1. A high-speed big bit width multiplier is characterized by comprising two complementary clocks, a CLA adder, an overflow processing module, a decoder, a K bit multiplying unit and a data operation module;

the CLA adder is used for adding each part of the divided multipliers pairwise;

the overflow processing module is used for judging the result of the first-stage CLA adder, and when the bit width of the result is more than K bits, the output result of the module is sent to a decoder and a data operation module at the lower stage under the control of a counter;

the decoder selects the data sent from the front stage by decoding the code of the counter, stores the data in a corresponding register and then sends the data to the K bit multiplication unit for operation;

the K bit multiplying unit adopts a partial product generator with two multipliers of K bits and an output result of 2 x K bits;

the data operation module carries out shift addition on the operation result of the K bit multiplication unit under the control of the counter, the output result enters the second-stage CLA adder for final calculation, and the second-stage CLA adder outputs the correct operation result under the control of the counter.

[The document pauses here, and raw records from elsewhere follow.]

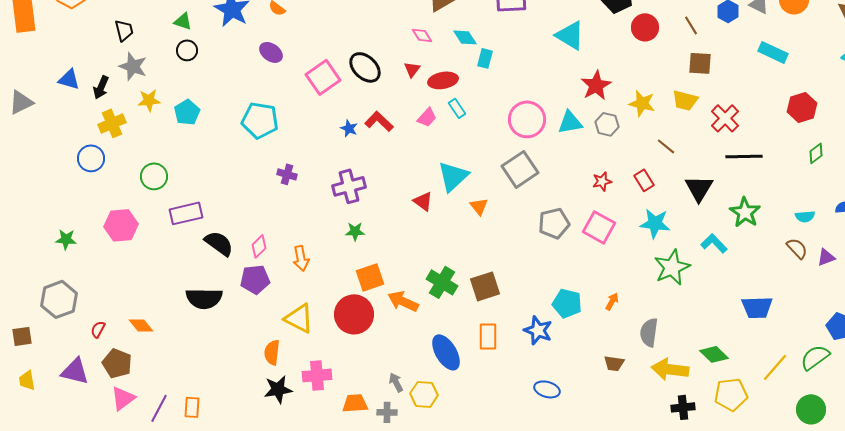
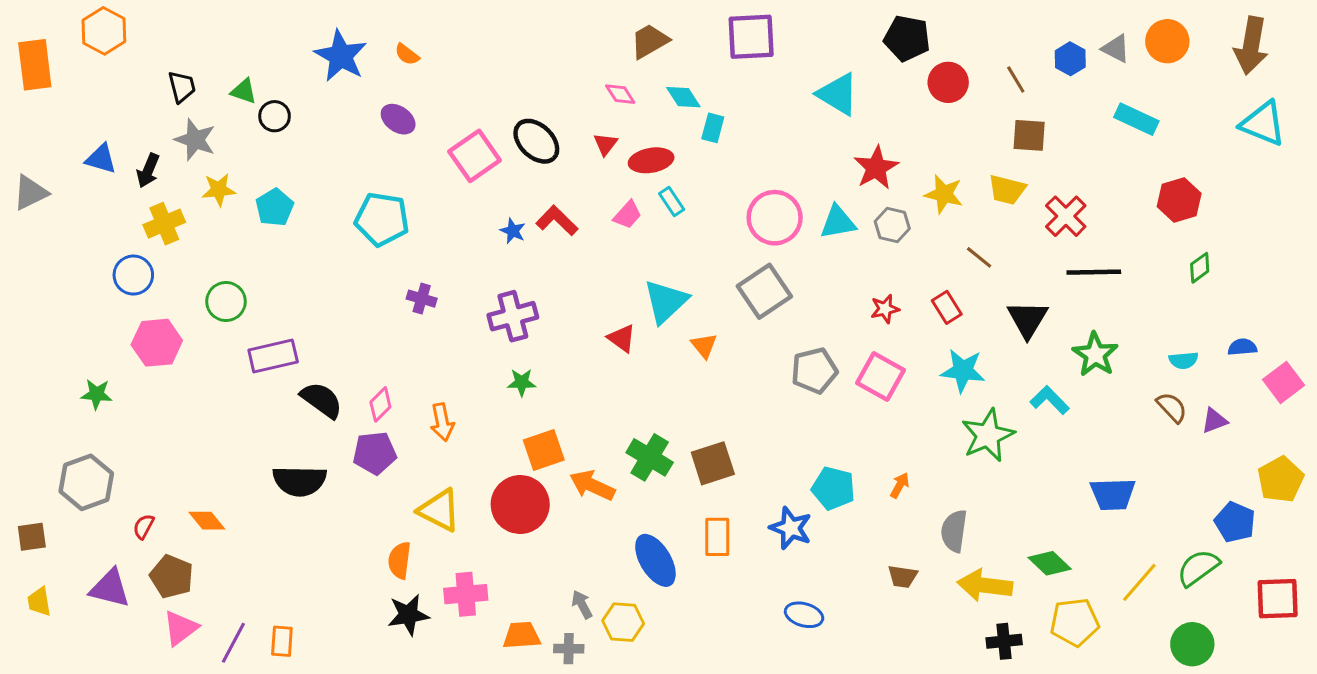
green triangle: (183, 21) -> (244, 91), moved
pink hexagon: (121, 225) -> (157, 343), moved

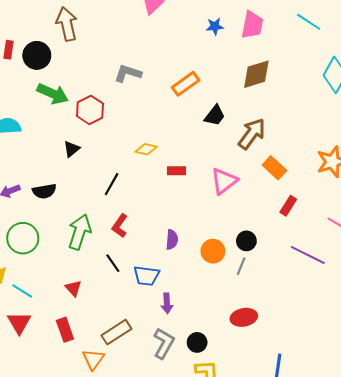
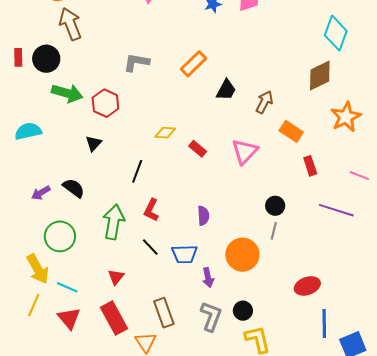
brown diamond: (256, 74) -> (320, 76), moved
brown arrow: (252, 134) -> (264, 102), size x0.7
red rectangle: (177, 171) -> (198, 149), turned 48
black semicircle: (44, 191) -> (74, 188), turned -125
red rectangle: (288, 206) -> (310, 166), turned -42
orange circle: (213, 251) -> (242, 255), moved, size x1.4
red triangle: (73, 288) -> (116, 277), turned 30
red ellipse: (244, 317) -> (307, 286), moved
red rectangle: (65, 330) -> (114, 318), size x1.4
brown rectangle: (116, 332) -> (164, 313), turned -68

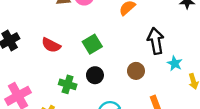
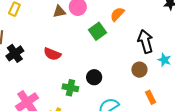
green square: (92, 44) -> (98, 31), moved
brown circle: (136, 71) -> (139, 70), moved

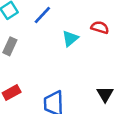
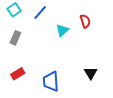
red semicircle: (100, 27) -> (85, 21), turned 56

2. The circuit structure of a high-speed large-bit-width multiplier according to claim 1, wherein said overflow handling module sends the output result of the module to the decoder and data operation module at the lower stage by: the low K bits of the result of the CLA adder are sent to a decoder, and the highest bit of the result is sent to a data operation module.

3. A high-speed large-bit-width multiplier according to claim 1, wherein the operation method of said multiplier is: the karatsuba algorithm is applied to hardware of a parallel multiplier, parts are integrated into two groups, and the two complementary clocks control corresponding counters to form different codes to realize control of a decoder; when the rising edge of the clock comes, the corresponding multipliers are sequentially sent into the K bit multiplication unit to finish multiplication operation and shift addition operation, and the final multiplication result can be obtained.

4. A high-speed large-bit-width multiplier according to claim 3, wherein the karatsuba algorithm is applied to the hardware of the parallel multiplier, and can be used to reduce the partial product during the large-bit-width multiplication, and the specific method is as follows:

dividing the input large bit width x and y of two n bits into m k bits, wherein m is greater than 0, and k is greater than 0;

let X be { a ═ a_k-1a_k-2…a₁a₀}，Y＝{b_k-1b_k-2…b₁b₀}

Then there are:

X*Y＝a₀*b₀+(a₁*b₀+a₀*b₁)*2^k+…+2^2(m-1)ka_k-1b_k-1 (1)

among these, according to the karatsuba algorithm:

a₁*b₀+a₀*b₁＝(a₀+a₁)*(b₀+b₁)-a₀*b₀-a₁*b₁ (2)

the number of partial products is from m²Is reduced to

Namely, it is

A plurality of;

since the coefficients in the formula (3) do not affect each other from the first term and from the last term, the multiplication of the coefficients can be performed from the beginning and the end simultaneously.